Martine Vandemeulebroucke • le 8 septembre 2014
suédoise, Sécurité sociale, travail.

Cela sent encore un peu les vacances. Les premières ébauches de l’accord gouvernemental ne suscitent guère encore de réactions. On hésite à se plonger dans une rentrée qui laisse entrevoir déjà un hiver social rude, un hiver suédois qui sera rigoureux pour les plus fragiles dans notre société.

Le gouvernement n’est pas encore formé mais il fait déjà frissonner, comme un vent mauvais. Voici les premières feuilles sur les travaux d’intérêt général pour les chômeurs de longue durée C’est présenté comme une « piste » parmi d’autres suive par les négociateurs et personne ne semble rechigner à la parcourir. Normal : l’idée de conditionner l’octroi des allocations de chômage à la prestation d’un travail obligatoire pour la communauté a toujours été défendue par la N-VA et par les libéraux tant francophones que flamands. Vous vous souvenez de cette extraordinaire affiche de Rik Daems (Open VLD) en 2006 ? On le voyait poser, assis comme la petite sirène, devant sa très luxueuse villa. Avec ce slogan « Non au profiteurs sociaux. Les allocataires peuvent tout de même faire un travail d’intérêt général ». En tondant la belle pelouse de Rik Daems par exemple.

Aujourd’hui, l’idée revient et semble faire le consensus chez les négociateurs. Seul le CD&V n’est pas très enthousiaste, pas pour des raisons idéologiques mais pratiques : ce sera difficile à organiser. Il est vrai que pour des partis qui ont pour projet de dégraisser au maximum la fonction publique et l’état fédéral, il est piquant de constater que ceux-ci ne se soucient guère du coût très élevé, intenable même, que cela représenterait pour l’État. Pour des résultats nuls, comme le montrent toutes les études déjà réalisées à l’étranger. En Grande-Bretagne où le système a été lancé en 2011 et étendu encore en 2013, seul un chômeur sur dix qui a participé à un travail obligatoire pour la communauté a trouvé un vrai travail. A Rotterdam, où un projet de ce type a été lancé en 2010, une enquête a montré que 6% seulement des participants ont trouvé un emploi, le même pourcentage que dans le groupe de contrôle, celui qui n’a pas participé aux « tegenprestaties ».

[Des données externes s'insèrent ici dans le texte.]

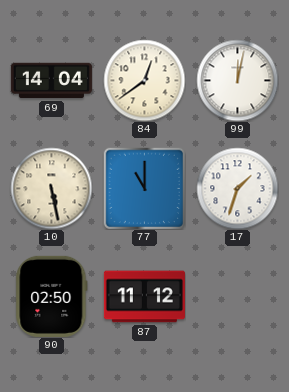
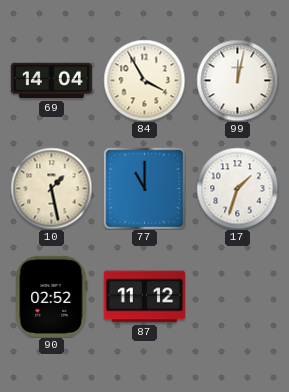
84: 12:39 -> 3:55
10: 5:28 -> 1:28
90: 02:50 -> 02:52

Mais on s’en doute, permettre à des chômeurs de retrouver le chemin de l’emploi, n’est pas le véritable objectif du travail d’intérêt général, utilisé jusqu’ici comme sanction alternative pour les délinquants. Car il s’agit bien de « punir », de stigmatiser toute une catégorie de population tout en flattant une partie de l’électorat, celle qui n’a pas encore été confrontée au drame de la perte d’un emploi et qui est donc convaincue que l’on est chômeur parce qu’on le veut bien. C’est une mesure purement politicienne et contraire au droit international. L’adopter serait contrevenir à la convention n°29 de l’OIT sur l’interdiction du travail forcé. Ce serait contraire au droit à la sécurité sociale inscrit dans notre Constitution. Mais soit, certains diront que ces objections sont de la « résistance au changement », typiques du régime socialo-communiste qui a prévalu dans notre pays jusqu’ici.

Et d’ailleurs il faut voir le bon côté des choses. Tant chez la N-VA que chez les libéraux, on évoque l’opportunité extraordinaire que représenterait l’apport de ces chômeurs pour des communes soumises à des restrictions budgétaires. Ben tiens ! Un ouvrier gratuit pour entretenir les espaces verts, cela ne se refuse pas. C’est quoi l’étape suivante ? Licencier le personnel communal ou fédéral pour utiliser des chômeurs (en reprenant les mêmes) ? Si on veut réduire le budget de l’État, y a de l’idée finalement…

Mais non, vous allez voir. On a sans doute tort de s’énerver. Si l’opposition est trop forte, s’il s’avère que c’est finalement un peu compliqué à mettre en route, nos négociateurs/futurs ministres suédois feront un geste de conciliation et de bonne volonté. Ils se limiteront à décider une nouvelle mesure de dégressivité des allocations de chômage. Et on finira par dire que ce n’est finalement pas si grave.